OPEC held its first ministerial meeting without the UAE on May 3, and the group raised combined quotas by 188,000 bpd. That increment did not address Iraq's fiscal shortfall. OPEC's capacity reassessment process, involving independent consultants, is ongoing and could provide a pathway to higher Iraqi quotas without a formal departure. Rystad Energy senior vice president Claudio Galimberti cited the group's track record through crises including the COVID-19 pandemic as evidence the organization has historically found ways to retain members facing quota disputes.

Bank Forecasts Price a Post-War Supply Recovery

Goldman Sachs cut its Q4 2026 Brent forecast to $80 per barrel from $90, citing expectations that Persian Gulf crude exports will return to pre-war levels by the end of July 2026. The bank also lowered its 2027 average Brent outlook to $75 per barrel from $80 and cut its Q4 2026 WTI forecast to $75 per barrel. Morgan Stanley projects Brent at $80 per barrel for Q4 2026, aligned with Goldman on the endpoint, but holds a higher Q3 2026 estimate of $90 per barrel, reflecting a slower view on Gulf tanker flow recovery.

The divergence between the two banks centers on speed. Goldman assumes full normalization of Persian Gulf exports by July; Morgan Stanley expects months will be needed to restore shipping routines and restart idle wellheads at scale.

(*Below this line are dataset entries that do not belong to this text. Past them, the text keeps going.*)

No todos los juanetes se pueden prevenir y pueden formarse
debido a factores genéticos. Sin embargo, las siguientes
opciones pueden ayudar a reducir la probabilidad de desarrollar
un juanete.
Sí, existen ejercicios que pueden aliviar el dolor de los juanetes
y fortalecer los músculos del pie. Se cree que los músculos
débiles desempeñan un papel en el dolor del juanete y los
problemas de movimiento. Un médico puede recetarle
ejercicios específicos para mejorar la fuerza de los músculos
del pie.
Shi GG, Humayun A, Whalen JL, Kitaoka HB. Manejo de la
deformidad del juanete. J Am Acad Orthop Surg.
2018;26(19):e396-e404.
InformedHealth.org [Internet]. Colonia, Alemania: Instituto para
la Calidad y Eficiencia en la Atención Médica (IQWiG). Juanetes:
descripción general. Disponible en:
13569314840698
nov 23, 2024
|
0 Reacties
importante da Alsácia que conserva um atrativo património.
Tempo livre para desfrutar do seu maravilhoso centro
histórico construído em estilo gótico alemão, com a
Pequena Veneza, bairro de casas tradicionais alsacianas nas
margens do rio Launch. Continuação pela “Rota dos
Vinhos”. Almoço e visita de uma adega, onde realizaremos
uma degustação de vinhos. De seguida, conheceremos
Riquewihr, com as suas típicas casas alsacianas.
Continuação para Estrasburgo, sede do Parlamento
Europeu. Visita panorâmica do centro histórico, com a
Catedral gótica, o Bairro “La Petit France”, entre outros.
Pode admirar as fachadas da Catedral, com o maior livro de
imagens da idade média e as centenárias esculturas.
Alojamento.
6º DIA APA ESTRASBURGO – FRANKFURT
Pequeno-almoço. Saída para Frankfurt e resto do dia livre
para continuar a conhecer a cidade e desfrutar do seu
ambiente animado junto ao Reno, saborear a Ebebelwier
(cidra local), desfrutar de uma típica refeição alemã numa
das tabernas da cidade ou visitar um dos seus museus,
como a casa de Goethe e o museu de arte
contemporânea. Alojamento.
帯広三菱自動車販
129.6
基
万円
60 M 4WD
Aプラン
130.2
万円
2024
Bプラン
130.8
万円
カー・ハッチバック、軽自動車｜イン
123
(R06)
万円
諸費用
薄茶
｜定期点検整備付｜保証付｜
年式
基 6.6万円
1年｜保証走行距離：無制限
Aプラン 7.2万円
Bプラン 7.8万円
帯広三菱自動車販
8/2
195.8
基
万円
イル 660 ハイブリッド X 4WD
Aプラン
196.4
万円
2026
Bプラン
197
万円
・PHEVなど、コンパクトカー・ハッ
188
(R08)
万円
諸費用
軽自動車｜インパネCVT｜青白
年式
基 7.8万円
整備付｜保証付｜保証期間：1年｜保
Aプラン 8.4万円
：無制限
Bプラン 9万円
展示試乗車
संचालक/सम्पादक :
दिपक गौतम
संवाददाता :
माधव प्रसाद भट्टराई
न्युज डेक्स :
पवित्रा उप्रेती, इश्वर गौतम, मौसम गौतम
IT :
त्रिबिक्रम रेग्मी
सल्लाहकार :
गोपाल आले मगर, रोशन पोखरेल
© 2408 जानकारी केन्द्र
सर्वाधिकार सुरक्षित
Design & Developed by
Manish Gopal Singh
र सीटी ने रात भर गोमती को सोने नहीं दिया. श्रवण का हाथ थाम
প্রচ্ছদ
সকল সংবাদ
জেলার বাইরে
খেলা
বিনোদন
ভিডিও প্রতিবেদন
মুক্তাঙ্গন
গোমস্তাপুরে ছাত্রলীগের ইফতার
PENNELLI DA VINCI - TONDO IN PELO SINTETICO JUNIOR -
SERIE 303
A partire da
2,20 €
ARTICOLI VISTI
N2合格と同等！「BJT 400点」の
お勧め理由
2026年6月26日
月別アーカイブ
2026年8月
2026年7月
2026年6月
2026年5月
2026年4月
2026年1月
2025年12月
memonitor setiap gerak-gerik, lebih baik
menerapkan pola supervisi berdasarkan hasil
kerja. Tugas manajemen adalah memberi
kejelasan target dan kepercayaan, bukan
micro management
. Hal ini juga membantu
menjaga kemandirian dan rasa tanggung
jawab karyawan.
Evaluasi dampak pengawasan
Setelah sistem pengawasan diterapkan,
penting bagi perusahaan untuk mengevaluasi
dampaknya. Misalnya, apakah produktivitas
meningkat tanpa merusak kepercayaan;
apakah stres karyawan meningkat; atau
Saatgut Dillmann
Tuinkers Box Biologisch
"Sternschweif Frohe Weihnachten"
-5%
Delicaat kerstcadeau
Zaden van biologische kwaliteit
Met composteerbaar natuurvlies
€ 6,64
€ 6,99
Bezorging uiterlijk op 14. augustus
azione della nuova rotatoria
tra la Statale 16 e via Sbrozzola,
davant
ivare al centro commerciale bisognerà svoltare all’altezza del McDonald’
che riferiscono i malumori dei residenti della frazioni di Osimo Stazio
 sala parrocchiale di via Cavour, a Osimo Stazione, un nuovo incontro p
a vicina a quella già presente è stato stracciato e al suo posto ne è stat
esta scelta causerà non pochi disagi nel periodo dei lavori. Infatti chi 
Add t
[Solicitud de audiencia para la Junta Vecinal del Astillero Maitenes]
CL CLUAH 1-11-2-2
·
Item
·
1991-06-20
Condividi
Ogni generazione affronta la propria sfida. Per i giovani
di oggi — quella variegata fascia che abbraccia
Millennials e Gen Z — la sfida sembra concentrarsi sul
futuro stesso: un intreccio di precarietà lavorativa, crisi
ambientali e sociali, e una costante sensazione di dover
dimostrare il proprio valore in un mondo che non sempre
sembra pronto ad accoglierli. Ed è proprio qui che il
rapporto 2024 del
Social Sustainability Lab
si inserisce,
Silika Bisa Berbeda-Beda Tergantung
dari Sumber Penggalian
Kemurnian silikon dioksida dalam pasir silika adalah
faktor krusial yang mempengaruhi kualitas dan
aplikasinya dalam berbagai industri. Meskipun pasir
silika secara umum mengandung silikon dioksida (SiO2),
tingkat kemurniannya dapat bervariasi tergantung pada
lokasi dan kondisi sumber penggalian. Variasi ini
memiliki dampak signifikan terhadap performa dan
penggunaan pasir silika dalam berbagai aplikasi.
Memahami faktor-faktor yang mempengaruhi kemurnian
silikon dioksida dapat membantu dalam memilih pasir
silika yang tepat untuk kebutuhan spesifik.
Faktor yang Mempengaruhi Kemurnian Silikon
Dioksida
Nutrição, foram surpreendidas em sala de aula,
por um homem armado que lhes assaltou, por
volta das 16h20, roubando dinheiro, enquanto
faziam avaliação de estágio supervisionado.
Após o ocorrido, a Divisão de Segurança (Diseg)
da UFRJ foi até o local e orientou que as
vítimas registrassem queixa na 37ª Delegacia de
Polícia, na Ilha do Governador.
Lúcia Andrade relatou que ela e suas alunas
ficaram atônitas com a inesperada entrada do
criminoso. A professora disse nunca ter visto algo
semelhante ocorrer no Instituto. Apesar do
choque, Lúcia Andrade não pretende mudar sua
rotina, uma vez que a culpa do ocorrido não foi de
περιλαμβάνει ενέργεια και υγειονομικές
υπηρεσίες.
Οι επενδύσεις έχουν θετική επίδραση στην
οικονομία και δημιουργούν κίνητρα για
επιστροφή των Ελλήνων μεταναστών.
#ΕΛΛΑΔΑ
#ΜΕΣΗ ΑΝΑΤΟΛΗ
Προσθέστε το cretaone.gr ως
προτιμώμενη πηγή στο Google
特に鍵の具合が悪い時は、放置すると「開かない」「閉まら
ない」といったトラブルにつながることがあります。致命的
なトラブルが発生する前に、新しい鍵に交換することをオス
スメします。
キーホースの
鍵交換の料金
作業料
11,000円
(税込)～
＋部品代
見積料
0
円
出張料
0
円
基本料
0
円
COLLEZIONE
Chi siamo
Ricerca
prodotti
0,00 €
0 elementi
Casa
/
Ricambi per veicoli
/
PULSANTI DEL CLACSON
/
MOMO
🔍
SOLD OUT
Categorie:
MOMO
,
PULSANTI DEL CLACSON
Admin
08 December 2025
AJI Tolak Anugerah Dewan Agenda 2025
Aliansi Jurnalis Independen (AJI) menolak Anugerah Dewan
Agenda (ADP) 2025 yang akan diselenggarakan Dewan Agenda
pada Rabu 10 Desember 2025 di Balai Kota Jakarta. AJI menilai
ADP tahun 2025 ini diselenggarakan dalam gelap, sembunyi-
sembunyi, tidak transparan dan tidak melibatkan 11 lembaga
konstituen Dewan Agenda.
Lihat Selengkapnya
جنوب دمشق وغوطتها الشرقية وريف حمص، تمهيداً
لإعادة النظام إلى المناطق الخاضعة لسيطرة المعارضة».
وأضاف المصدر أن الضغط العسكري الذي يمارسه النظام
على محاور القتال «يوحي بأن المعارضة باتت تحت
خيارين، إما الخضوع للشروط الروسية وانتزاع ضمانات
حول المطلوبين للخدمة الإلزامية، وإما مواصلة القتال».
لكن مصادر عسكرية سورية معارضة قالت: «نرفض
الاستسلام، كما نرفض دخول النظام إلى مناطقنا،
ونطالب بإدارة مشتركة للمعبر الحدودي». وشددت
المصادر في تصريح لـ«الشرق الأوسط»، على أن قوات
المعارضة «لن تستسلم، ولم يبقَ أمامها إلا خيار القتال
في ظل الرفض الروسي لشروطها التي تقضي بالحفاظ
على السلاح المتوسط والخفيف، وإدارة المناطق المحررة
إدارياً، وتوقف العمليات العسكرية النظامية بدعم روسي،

If the slower-recovery scenario prevails, Iraq's fiscal position improves only partially through the third quarter, sustaining pressure on Baghdad to secure a higher OPEC quota rather than rely solely on the Hormuz reopening.

Market Snapshot

Brent crude traded at $74.02 per barrel as of 8:45 a.m. ET on June 25, 2026, per Fortune, down from $99.46 per barrel one month earlier. WTI August front-month futures traded at $71.93 per barrel at 14:06 ET, per OilPrice.com, within a day range of $68.90 to $72.50. Brent has declined 25.57% in one month as the US-Iran ceasefire framework and Strait of Hormuz reopening talks erased the wartime supply risk premium.

Sources and methodology

Oil Authority synthesis: Iraq's daily lost export revenue was calculated by multiplying the 2.72 million bpd shortfall (the difference between February 2026 output of 4.2 million bpd and May 2026 output of 1.48 million bpd, per The National News) by the June 25 WTI intraday price of $71.93 per barrel. Goldman Sachs and Morgan Stanley price forecasts were cross-referenced from OilPrice.com and TradingView/Reuters reporting.